Nike’s China Problem

on March 21 2014 | in Daily Headlines Trending | by | with No Comments

The share price of Nike was up 1.5% following the announcement of quarterly results by the U.S. sportswear and footwear retailer, Foot Locker. A strong performance by Foot Locker over the quarter demonstrates Nike’s strength, as nearly two-thirds of the shoes sold at the retailer are Nike’s. The latter’s stock price has gone up by nearly 10% over the past month, as it continues to record strong growth despite problems in emerging markets. However, the sportswear giant is still struggling in one of the world’s most important apparel markets – China.

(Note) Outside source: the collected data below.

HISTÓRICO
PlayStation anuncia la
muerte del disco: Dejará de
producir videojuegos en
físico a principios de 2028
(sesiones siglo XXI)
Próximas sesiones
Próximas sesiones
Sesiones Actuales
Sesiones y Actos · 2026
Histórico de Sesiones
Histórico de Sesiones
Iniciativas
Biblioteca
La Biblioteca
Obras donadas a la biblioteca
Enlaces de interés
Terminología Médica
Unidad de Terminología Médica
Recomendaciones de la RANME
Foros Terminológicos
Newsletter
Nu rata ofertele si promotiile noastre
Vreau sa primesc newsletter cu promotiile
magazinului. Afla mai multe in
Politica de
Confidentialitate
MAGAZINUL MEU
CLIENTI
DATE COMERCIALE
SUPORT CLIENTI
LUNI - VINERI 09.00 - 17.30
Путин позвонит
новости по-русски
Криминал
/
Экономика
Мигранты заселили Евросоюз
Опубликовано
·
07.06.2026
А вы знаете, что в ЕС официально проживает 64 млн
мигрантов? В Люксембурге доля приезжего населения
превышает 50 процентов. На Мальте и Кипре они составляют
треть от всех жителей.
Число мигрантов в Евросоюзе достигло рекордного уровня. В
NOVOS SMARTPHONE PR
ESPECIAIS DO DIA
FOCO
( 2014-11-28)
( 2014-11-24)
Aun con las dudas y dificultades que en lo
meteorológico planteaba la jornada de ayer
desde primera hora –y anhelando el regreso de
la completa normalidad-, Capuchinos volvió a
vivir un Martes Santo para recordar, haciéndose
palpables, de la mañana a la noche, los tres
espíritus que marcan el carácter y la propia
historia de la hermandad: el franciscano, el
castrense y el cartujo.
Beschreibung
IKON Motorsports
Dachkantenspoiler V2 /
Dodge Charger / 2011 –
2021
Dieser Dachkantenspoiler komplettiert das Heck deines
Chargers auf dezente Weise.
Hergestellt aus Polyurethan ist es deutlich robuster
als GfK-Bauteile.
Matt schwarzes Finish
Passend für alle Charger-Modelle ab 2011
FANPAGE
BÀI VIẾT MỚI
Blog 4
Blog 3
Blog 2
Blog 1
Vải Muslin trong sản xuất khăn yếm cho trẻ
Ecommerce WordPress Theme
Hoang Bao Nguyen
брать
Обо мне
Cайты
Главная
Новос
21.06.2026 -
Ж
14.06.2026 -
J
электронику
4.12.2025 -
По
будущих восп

Sportswear has been increasingly popular in China, driven by a booming economy and rising disposable incomes. Over the last seven years, the market has grown at a compounded annual rate of nearly 30%. Yet Nike’s sales in Greater China (i.e., including Hong Kong, Macau and Taiwan) fell for five consecutive quarters, before recording a paltry growth of 4% in the second quarter of Fiscal 2014. Over this period, revenues for Nike brand products rose everywhere except China and Japan.

In 2012, Nike was so confident about China that it predicted sales would double to $4 billion in four years. The company’s expectations of a compounded revenue growth of 18% in China have proven to be wildly over-optimistic. Sales in China fell for five straight quarters before this slump was arrested in the Q2 FY’14, in which Nike posted a 4% growth.